My own in-depth interviews with five male primary newly qualified teachers in London support the work done by Dr Mary Thornton of Hertfordshire University on the problems facing the under-recruitment of men into the profession ("Pervert label puts men off teaching," TES, August 28).
Throughout the dialogues were tales of how pressures are brought to bear on any man wishing to teach young children.
Male students were tutored by male teachers on how to survive, for example, by averting their eyes during PE changing times, and so on.
Also there was very real abuse offered by male mates in the pub. One of their conclusions was that, during teacher training it should be made "safe" for men to talk about this stigma.
Dr Thornton's research also reports very high drop-out rates for primary male students, once they are recruited.
My sample indicated a two-out-of-three chance of non-completion and this is typical.
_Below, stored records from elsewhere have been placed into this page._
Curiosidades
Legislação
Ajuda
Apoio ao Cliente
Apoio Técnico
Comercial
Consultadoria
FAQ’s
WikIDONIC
The fear of being labelled a "pervert" not only contributes to low entry rates, but also is part of high failure rates, which, as you report, Dr Thornton's research found to be a long-term trend The deep-seated and damaging stereotype that prevents children getting the good quality teachers they need must be firmly challenged.
Researchers should be encouraged to support your brave attempts to bring these hidden issues out into the open.
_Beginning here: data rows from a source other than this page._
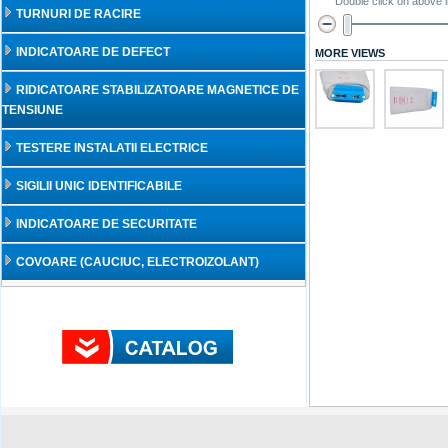
Double click on above i
TURNURI DE RACIRE
INDICATOARE DE DEFECT
MORE VIEWS
RIDICATOARE STABILIZATOARE MAGNETICE DE
TENSIUNE
TESTERE INSTALATII ELECTRICE
SIGILII UNIC IDENTIFICABILE
INDICATOARE DE SECURITATE
COVOARE (CAUCIUC, ELECTROIZOLANT)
I know of several newly-qualified male teachers who are prepared to write about their challenging training experiences and the problems that confronted them.
The TES would be the ideal vehicle to support them in overcoming the difficulties they face.
There is no question that your front-page article will have raised the morale of these NQTs simply by letting them know that they are not alone in being stigmatised because of their gender.